The authorship of the recently released University of Guyana’s September 2009 – August 2012 Strategic Plan is underpinned by an uncharacteristic and refreshing frankness that breaks with a long-entrenched and thoroughly counterproductive practice of burying our heads in the sand about the cataclysmic and continuing decline of UG.
One detects behind that openness the same posture that underpinned a presentation to a private sector lunch made by Vice Chancellor Lawrence Carrington earlier this year. The Vice Chancellor understands, of course, that the world will not wait on UG to get its act together and Guyana will certainly find itself lagging badly behind the rest of the world if our only institution of higher learning continues to perform in the mediocre manner that it presently does.
In the first instance the Strategic Plan alludes to “the under-financing of the University” and the various resulting negative material, human and technological “deficiencies.” It hints too at a consequential mediocrity in the broader fabric of the University as reflected in its “inability to attract well qualified staff…insufficient learning resources…limited resources for research…inappropriate teaching methods…weak quality assurance systems…a poor public image” and an “inconsistent commitment to excellence.”
However unkind these sentiments expressed in the Strategic Plan may seem, no University confronted with such criticisms can lay legitimate claim to delivering what is expected of it. Indeed, taken together, the twenty-six specific “weaknesses” cited in the Strategic Plan point unerringly to a condition of profound underdevelopment and underachievement at the University.
The arrival of Professor Carrington at Turkeyen earlier this year coincided with the commencement of discourses between the University and the Private Sector on ways in which the two can engage in collaborative pursuits for their mutual benefit; and though the Strategic Plan does not allude directly to the role that such collaboration can play in moving the University forward it makes the point about “insufficient learning resources” and “limited resources for research,” two areas in which the private sector can directly contribute to building capacity at the University. Of course, as Professor Carrington himself has said, investment in the University by the private sector is, in effect, an investment in itself and, more critically, an investment in the economy as a whole.
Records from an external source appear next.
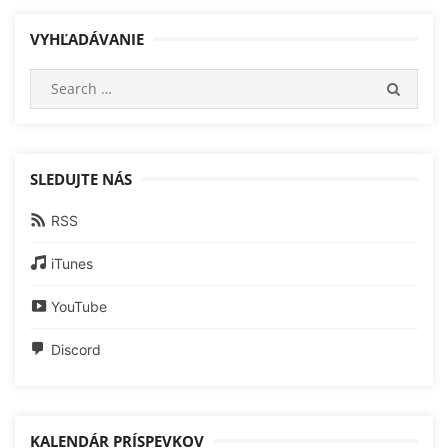
VYHĽADÁVANIE
Search
SEARC
for:
SLEDUJTE NÁS
RSS
iTunes
YouTube
Discord
KALENDÁR PRÍSPEVKOV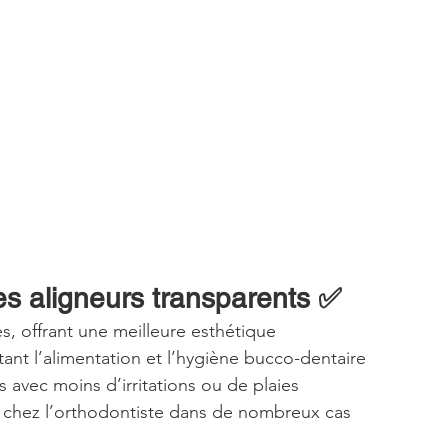
s aligneurs transparents ✅
es, offrant une meilleure esthétique
itant l’alimentation et l’hygiène bucco-dentaire
s avec moins d’irritations ou de plaies
s chez l’orthodontiste dans de nombreux cas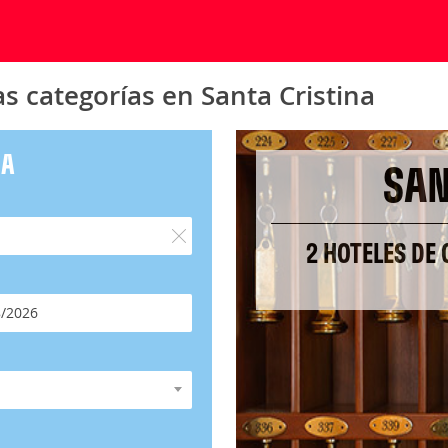
s categorías en Santa Cristina
NA
SAN
2 HOTELES DE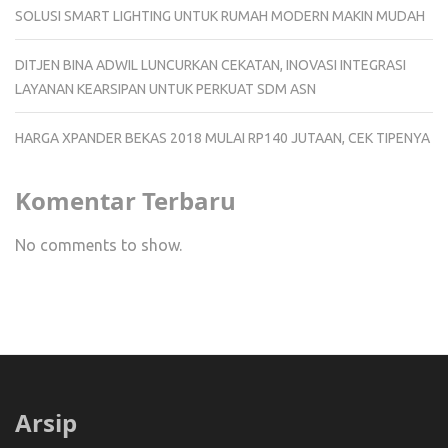
SOLUSI SMART LIGHTING UNTUK RUMAH MODERN MAKIN MUDAH
DITJEN BINA ADWIL LUNCURKAN CEKATAN, INOVASI INTEGRASI
LAYANAN KEARSIPAN UNTUK PERKUAT SDM ASN
HARGA XPANDER BEKAS 2018 MULAI RP140 JUTAAN, CEK TIPENYA
Komentar Terbaru
No comments to show.
Arsip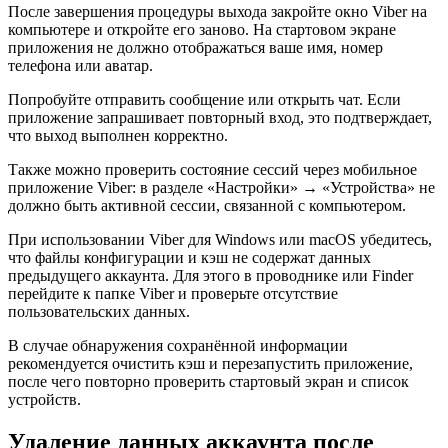
После завершения процедуры выхода закройте окно Viber на
компьютере и откройте его заново. На стартовом экране
приложения не должно отображаться ваше имя, номер
телефона или аватар.
Попробуйте отправить сообщение или открыть чат. Если
приложение запрашивает повторный вход, это подтверждает,
что выход выполнен корректно.
Также можно проверить состояние сессий через мобильное
приложение Viber: в разделе «Настройки» → «Устройства» не
должно быть активной сессии, связанной с компьютером.
При использовании Viber для Windows или macOS убедитесь,
что файлы конфигурации и кэш не содержат данных
предыдущего аккаунта. Для этого в проводнике или Finder
перейдите к папке Viber и проверьте отсутствие
пользовательских данных.
В случае обнаружения сохранённой информации
рекомендуется очистить кэш и перезапустить приложение,
после чего повторно проверить стартовый экран и список
устройств.
Удаление данных аккаунта после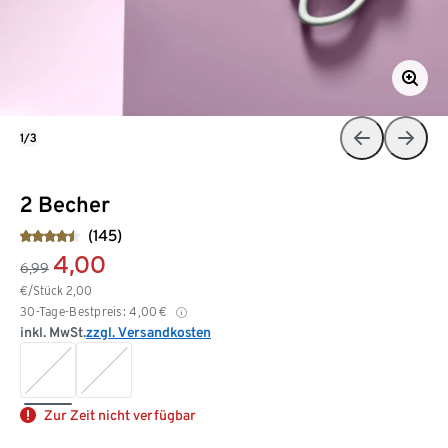
1/3
2 Becher
(145)
4,00
6,99
€/Stück
2,00
30-Tage-Bestpreis:
4,00
€
inkl. MwSt.
zzgl. Versandkosten
Zur Zeit nicht verfügbar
Responsibility for the current state of the University rests, unquestionably, mostly at the feet of the government. The institution’s stressful environment, its uncompetitive and unattractive staff remuneration and its poor public image, all deficiencies alluded to in the Strategic Plan are all, to varying extents, to be blamed on a state approach to the management of the University that has been thoroughly insensitive to its role as a critical nation-building tool and that has sought continually to infuse the same counterproductive jousting that characterizes national politics into the very fabric of the University.
Finding the money with which to run the University effectively is, of course, only part of the problem and one suspects that it may be possible to simply pursue the option of securing much of the funding from some multilateral financing source. Indeed, if such an approach for funding can be placed in the context of the University’s role as an institution that is critical to the country’s development it may even be possible to secure a grant for the purpose. The point that should be made here of course is that if the University can rid itself of the need for funding directly from state coffers it will essentially be placing itself in a better position to rid itself of the shackles of government control though it has to be said that grants from multilateral sources are themselves subject to government’s approval.
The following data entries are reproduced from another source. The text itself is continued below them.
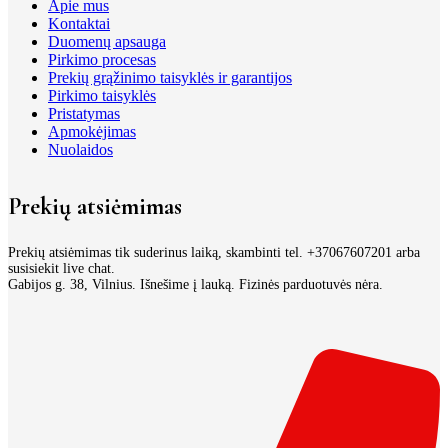
Apie mus
Kontaktai
Duomenų apsauga
Pirkimo procesas
Prekių grąžinimo taisyklės ir garantijos
Pirkimo taisyklės
Pristatymas
Apmokėjimas
Nuolaidos
Prekių atsiėmimas
Prekių atsiėmimas tik suderinus laiką, skambinti tel. +37067607201 arba
susisiekit live chat.
Gabijos g. 38, Vilnius. Išnešime į lauką. Fizinės parduotuvės nėra.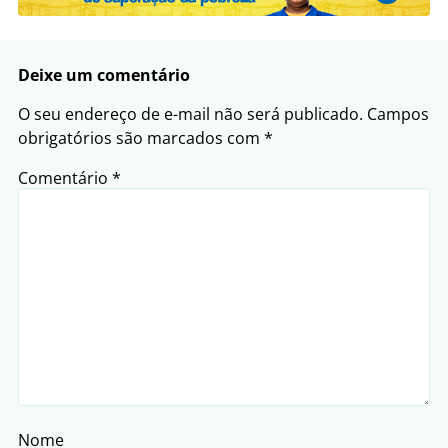
Deixe um comentário
O seu endereço de e-mail não será publicado.
Campos
obrigatórios são marcados com
*
Comentário
*
Nome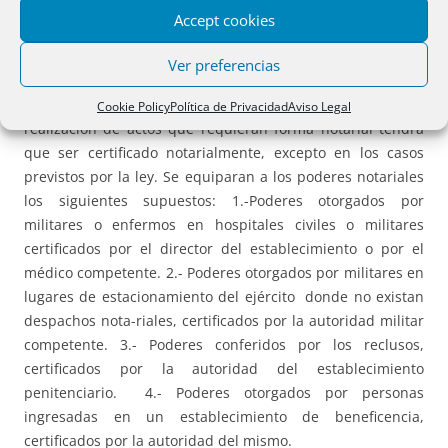
Accept cookies
B) FORMA DOCUMENTAL
.
Ver preferencias
El apoderamiento que tenga por objeto la
Cookie Policy
Política de Privacidad
Aviso Legal
realización de actos que requieran forma notarial tendrá
que ser certificado notarialmente, excepto en los casos
previstos por la ley. Se equiparan a los poderes notariales
los siguientes supuestos: 1.-Poderes otorgados por
militares o enfermos en hospitales civiles o militares
certificados por el director del establecimiento o por el
médico competente. 2.- Poderes otorgados por militares en
lugares de estacionamiento del ejército donde no existan
despachos nota-riales, certificados por la autoridad militar
competente. 3.- Poderes conferidos por los reclusos,
certificados por la autoridad del establecimiento
penitenciario. 4.- Poderes otorgados por personas
ingresadas en un establecimiento de beneficencia,
certificados por la autoridad del mismo.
Whatever else it is, the University’s Strategic Plan is an overwhelming repudiation of the abhorrent practices that have informed the running of the University, practices that have had to do with its politicization as much as its pauperization. The recent appointment of a Chancellor, for example, now means that the Council is headed by a serious and influential professional.
It is not at all common for state-run institutions in Guyana to offer such candid assessments of their weaknesses as are reflected in the University’s Strategic Plan and what UG has done signals that the authors of the Strategic Plan understand that the institution is at a crossroads and that whoever may choose to frown on their openness we simply need to call a spade a spade.
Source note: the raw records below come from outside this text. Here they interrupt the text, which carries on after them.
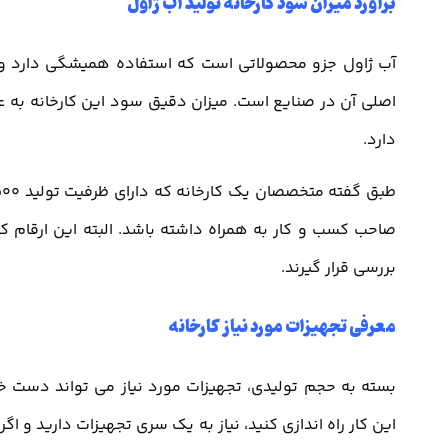
برآورد میزان سود کارخانه تولید آب ژاول
آب ژاول جزو محصولاتی است که استفاده همیشگی دارد و 
اصلی آن در صنایع است. میزان دقیق سود این کارخانه به عو
دارد.
صاحب کسب و کار به همراه داشته باشد. البته این ارقام ک
بررسی قرار گیرند.
معرفی تجهیزات مورد نیاز کارخانه
بسته به حجم تولیدی، تجهیزات مورد نیاز می تواند دست 
این کار راه اندازی کنید، نیاز به یک سری تجهیزات دارید و اگ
The protracted under-funding of UG by the state, given the presumed centrality of the institution to national development is not only short-sighted but reflective of a deeply disturbing insensitivity to the development of our intellectual resources. When one considers the vast sums that have leaked from the state coffers either through state-funded projects that have been poorly executed or through corrupt practices involving the theft of state funds, one wonders just how much of a difference those amounts would have made to the University.
We have not heard a great deal about the University’s new-found relationship with the private sector though President of the Guyana Manufacturing and Services Association (GMSA) Ramesh Dookhoo told Stabroek Business that he had seen the Strategic Plan and that the private sector was supportive of its contents. We hope that some of the specific recommendations made by Professor Carrington, including the funding of University-based research initiatives by the private sector and increasing the number of scholarships granted to employees by private sector companies will materialize sooner rather than later.
If what has gone before is anything to go by, however, any initiative involving UG and the private sector to take the institution forward has to have the unambiguous blessings of the government. By this we mean that bringing UG into the 21st century must be preceded by an end to the practice of political bickering for control of the University. Part of the function of a University is to breed independent thinkers. The University itself will only properly accomplish that mission if it is able to rid itself of the dead hand of the stench of political intervention that stubbornly refuses to release its grip from around the throat of the institution.